High-dimensional immune phenotyping of blood cells by mass cytometry in patients infected with HCV. Clinical Microbiology and Infection
Herderschee et al. aimed to assess whether elimination of hepatitis C (HCV) with direct-acting antivirals (DAA) leads to a restoration of the immune system affected by HCV.
To answer this research question, the authors analyzed before and 12 weeks after sustained virological response (SVR12) to DAA therapy 22 cell populations by mass cytometry in blood collected from ten healthy control individuals and 20 HCV-infected patients with or without human immunodeficiency virus (HIV) infection.
They found that HCV infection altered the frequency of 14/22 (64%) blood cell populations. At baseline, the frequencies of intermediate monocytes, non-classical monocytes, conventional dendritic cells type 2 and CD56dim natural killer cells were reduced by 35% to 65%, particularly in HCV/HIV co-infected patients. In contrast, activated double-negative T cells activated CD4 T cells and activated CD8 T cells were increased 1.4 to 3.5 times. Upon stimulation with Toll-like receptor ligands, the expression of cytokines was up-regulated in 7/9 (78%) and 17/19 (89%) of the conditions in HCV- and HCV/HIV-infected patients, respectively. Most alterations persisted at SVR12.

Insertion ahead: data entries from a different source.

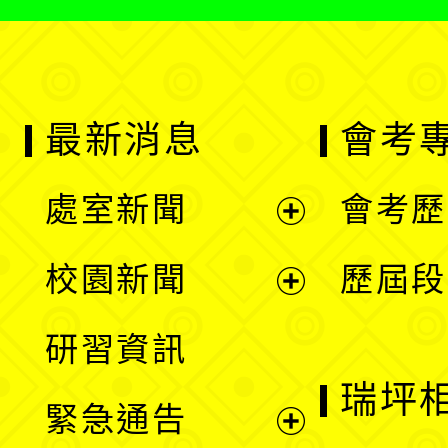
最新消息
會考
處室新聞
會考歷
展
校園新聞
歷屆段
開
展
研習資訊
選
開
瑞坪
緊急通告
單
選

In conclusion, high-dimensional immune profiling of blood cells provided a broad and in-depth picture of the systemic immune dysregulation induced by chronic HCV. A salient finding was the observation of a profound derangement of the homeostasis of the immune system triggered by HCV, characterized by a pro-inflammatory innate immune signature extending well beyond the clearance of HCV, especially in HCV/HIV-infected patients. This inflammatory phenotype may contribute to the pathogenesis of systemic complications of chronic HCV infection.